Magic Resistance Genes in Harry Potter?
by Hapcelion
Summary: Ok, so continuing from where I left off, here's another essay of sorts that delves into the question of how a magic resistance gene/allele could come into existence and what it might do.


Magic Resistance Gene

In my earlier piece of work, "Magic Genes in Harry Potter?", I dealt with the issue of genetics and inheritance in the Harry Potter universe to the best of my abilities. I'm not sure how well that worked for some people, but all the same, I left a bit about the possibility of a magic resistance gene/allele at the end of that article.

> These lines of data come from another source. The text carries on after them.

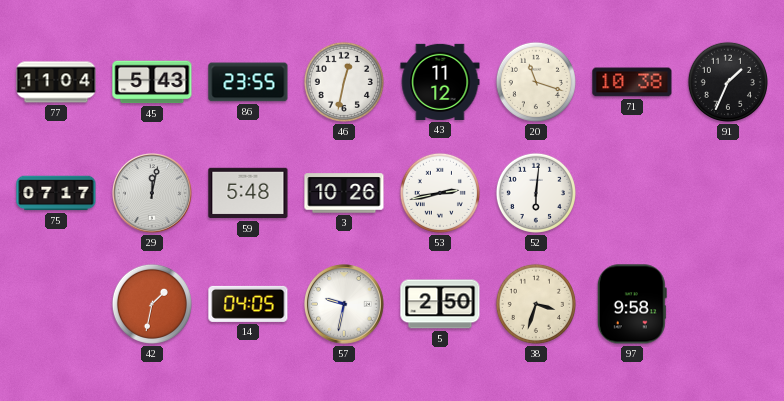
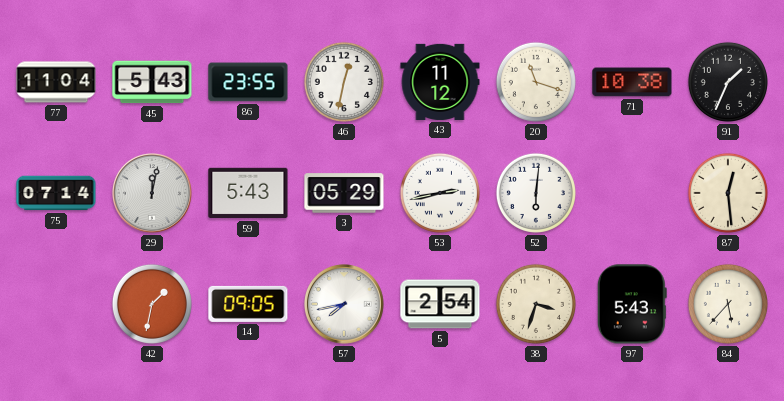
75: 07:17 -> 07:14
59: 5:48 -> 5:43
3: 10:26 -> 05:29
87: none -> 12:29
14: 04:05 -> 09:05
57: 9:32 -> 7:43
5: 2:50 -> 2:54
97: 9:58 -> 5:43
84: none -> 5:37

I understand that J.K. Rowling does not mention anything remotely about Magic Resistance Genes anywhere in the Harry Potter universe. It is something I came up with, having some spare time and all.

Now, onwards. The whole idea of having a magic resistance gene/allele seems quite fun (to me at least). However, there are a number of things I'd like to get out before I approach the idea and stick it into any fic that I might be writing at the moment.

Magic, apparently, seems to be capable of a lot of stuff, maybe even screwing with people's genomes comes off as something that shouldn't surprise us. So it wouldn't be a long stretch to assume that magic created some weird gene/allele that would inherently resist magic. But then again, I don't think wizards know much about genetics in the first place. Do they? Someone throw me a bone here.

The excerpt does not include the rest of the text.